Holcomb, who wanted to be No. 1, obviously knew the Browns were interested in acquiring Dilfer from the Seahawks. He also knew that they weren't going to bring Dilfer in to be his caddy.
Thus, he packed his bags and shuffled off the Buffalo.
But the comment that was most disturbing came from free agent cornerback Lewis Sanders, who was all set to sign with the Browns, but then made an 11th-hour switch to Dallas.
"I know I was taken advantage of," Sanders said. "And the communication on their end, I feel, wasn't real professional."
The Browns had made Sanders an offer, then backed away from the deal when Baxter was signed.
Savage's response: "All's fair in love, war and free agency."
That might be true, but those are things best said behind closed doors.
Savage also showed a bit of immaturity for taking the media to task for playing up the departure of Holcomb over the arrival Baxter. He said there was no comparison in the salaries of the two players and, as a $30 million man, Baxter deserved the spotlight.

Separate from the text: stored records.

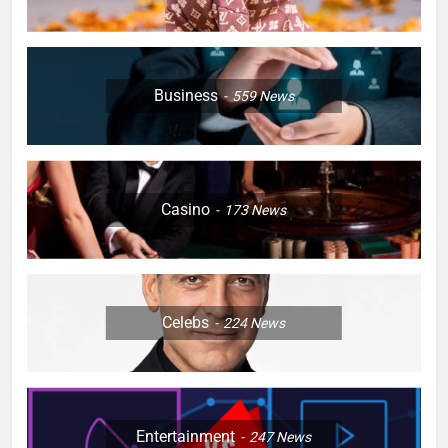
Business
559
News
Casino
173
News
Celebs
224
News
Entertainment
247
News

Maybe he was right. Maybe the media did make a much bigger deal out of Holcomb leaving than was merited.
But Savage has to learn that you don't make public your opinion of how the media is doing its job. You don't say things that will be heard and read by Browns diehards everywhere. You don't alienate the people with whom you are going to have to work on an almost-daily basis.

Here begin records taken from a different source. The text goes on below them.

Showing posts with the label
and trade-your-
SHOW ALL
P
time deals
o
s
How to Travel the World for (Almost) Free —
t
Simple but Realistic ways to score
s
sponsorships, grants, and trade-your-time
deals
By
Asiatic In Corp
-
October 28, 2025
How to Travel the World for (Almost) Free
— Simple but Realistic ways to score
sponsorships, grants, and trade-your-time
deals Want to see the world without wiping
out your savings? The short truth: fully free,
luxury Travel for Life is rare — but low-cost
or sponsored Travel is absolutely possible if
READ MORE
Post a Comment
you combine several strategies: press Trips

A few years ago, then-director of football operations Dwight Clark was upset about something the Cleveland Plain Dealer's Tony Grossi had written. To get his message across, Clark went into the media room when no one was around and wrote a note on the chalk board to Grossi, ripping him for the story.
Clark got his message across, but he lost a great deal of respect from writers and broadcasters in the process. He should have confronted Grossi one-on-one and stated his displeasure.
Likewise for Savage; confront the media that "overplayed" Holcomb's departure and point out why they were wrong. But don't embarrass anyone in front of their peers.
Hopefully, he will have learned a valuable lesson in how to handle the media. And, hopefully, he will learn from his early mistakes in dealing with his players.
His signing of a couple of veteran offensive guards makes it much easier to accept his early blunders.